-- Data records --

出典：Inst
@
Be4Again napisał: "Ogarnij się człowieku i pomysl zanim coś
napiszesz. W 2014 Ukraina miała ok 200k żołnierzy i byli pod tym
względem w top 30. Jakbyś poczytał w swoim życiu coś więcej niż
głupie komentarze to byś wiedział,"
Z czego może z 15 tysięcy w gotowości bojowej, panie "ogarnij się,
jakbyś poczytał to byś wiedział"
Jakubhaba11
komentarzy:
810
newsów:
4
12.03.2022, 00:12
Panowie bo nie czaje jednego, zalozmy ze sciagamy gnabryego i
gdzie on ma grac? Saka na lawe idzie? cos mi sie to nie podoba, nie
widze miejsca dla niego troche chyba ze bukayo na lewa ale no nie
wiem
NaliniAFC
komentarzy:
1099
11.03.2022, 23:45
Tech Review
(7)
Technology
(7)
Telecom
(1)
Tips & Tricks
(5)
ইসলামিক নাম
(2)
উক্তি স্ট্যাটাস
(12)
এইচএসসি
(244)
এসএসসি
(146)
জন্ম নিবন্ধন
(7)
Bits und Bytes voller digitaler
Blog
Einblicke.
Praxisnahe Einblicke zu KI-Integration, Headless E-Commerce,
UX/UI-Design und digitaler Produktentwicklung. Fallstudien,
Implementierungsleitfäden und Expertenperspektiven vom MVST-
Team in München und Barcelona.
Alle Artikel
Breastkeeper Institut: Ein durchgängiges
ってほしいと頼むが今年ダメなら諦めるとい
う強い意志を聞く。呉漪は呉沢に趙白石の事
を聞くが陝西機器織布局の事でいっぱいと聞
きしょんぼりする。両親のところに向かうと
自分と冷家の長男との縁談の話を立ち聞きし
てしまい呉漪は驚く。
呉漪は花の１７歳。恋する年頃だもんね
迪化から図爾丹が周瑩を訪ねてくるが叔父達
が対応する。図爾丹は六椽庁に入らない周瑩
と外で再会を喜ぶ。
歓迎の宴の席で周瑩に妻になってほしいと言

-- Exercise brief --
Among the records, find each line where the word "wiedział" occurs, and copy it.

-- Task output --
głupie komentarze to byś wiedział,"
jakbyś poczytał to byś wiedział"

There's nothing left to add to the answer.